### What to work on
A picture-free, exact transcript of the entries below is required.
--- START ---
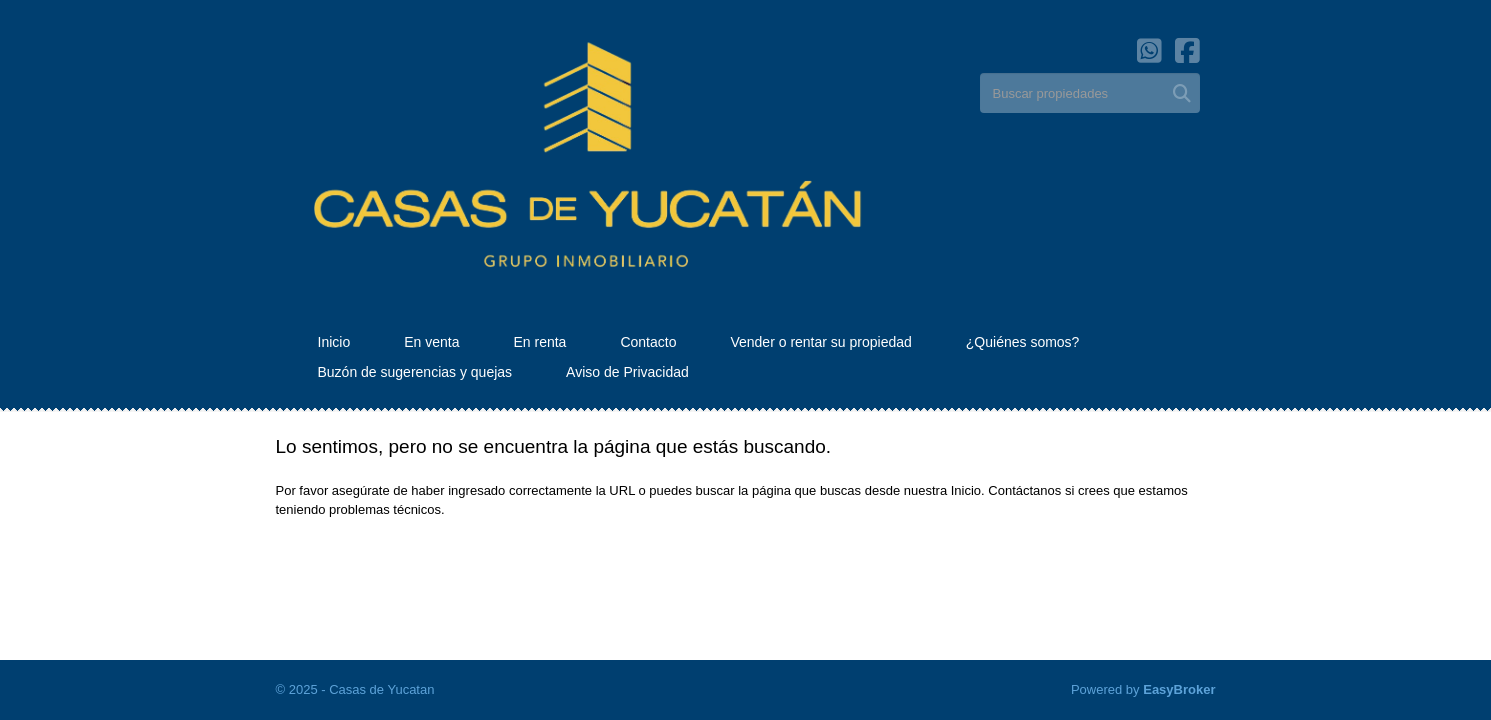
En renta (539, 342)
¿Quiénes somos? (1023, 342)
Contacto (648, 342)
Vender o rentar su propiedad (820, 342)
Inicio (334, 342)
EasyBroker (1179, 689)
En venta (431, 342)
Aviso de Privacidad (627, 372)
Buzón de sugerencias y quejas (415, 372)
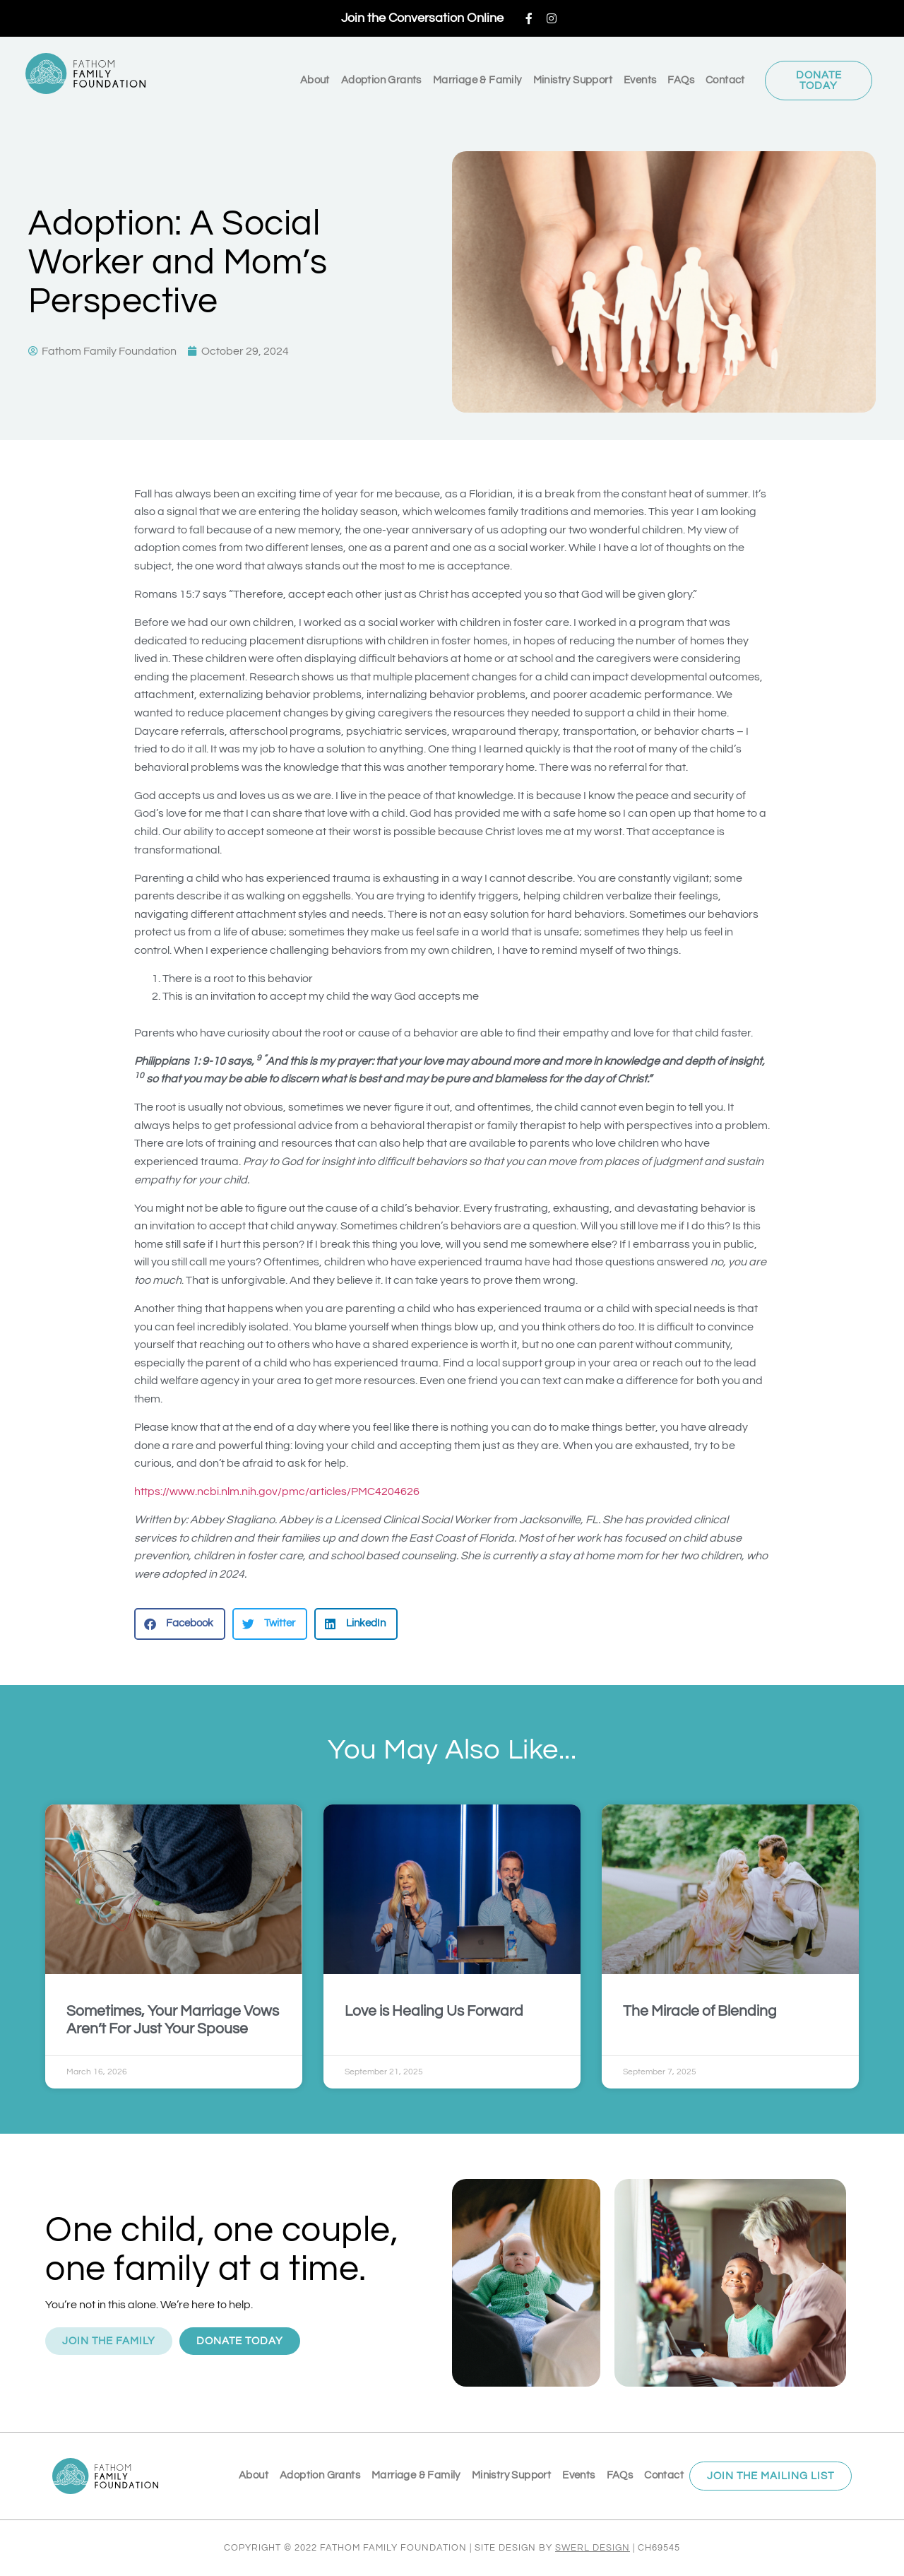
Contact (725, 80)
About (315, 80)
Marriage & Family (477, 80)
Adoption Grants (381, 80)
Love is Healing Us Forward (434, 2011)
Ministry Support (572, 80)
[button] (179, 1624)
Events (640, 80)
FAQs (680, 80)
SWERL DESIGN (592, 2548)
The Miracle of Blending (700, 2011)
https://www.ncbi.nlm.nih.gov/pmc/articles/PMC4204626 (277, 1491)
--- END ---
### Finished task
En renta (539, 342)
¿Quiénes somos? (1023, 342)
Contacto (648, 342)
Vender o rentar su propiedad (820, 342)
Inicio (334, 342)
EasyBroker (1179, 689)
En venta (431, 342)
Aviso de Privacidad (627, 372)
Buzón de sugerencias y quejas (415, 372)
Contact (725, 80)
About (315, 80)
Marriage & Family (477, 80)
Adoption Grants (381, 80)
Love is Healing Us Forward (434, 2011)
Ministry Support (572, 80)
[button] (179, 1624)
Events (640, 80)
FAQs (680, 80)
SWERL DESIGN (592, 2548)
The Miracle of Blending (700, 2011)
https://www.ncbi.nlm.nih.gov/pmc/articles/PMC4204626 (277, 1491)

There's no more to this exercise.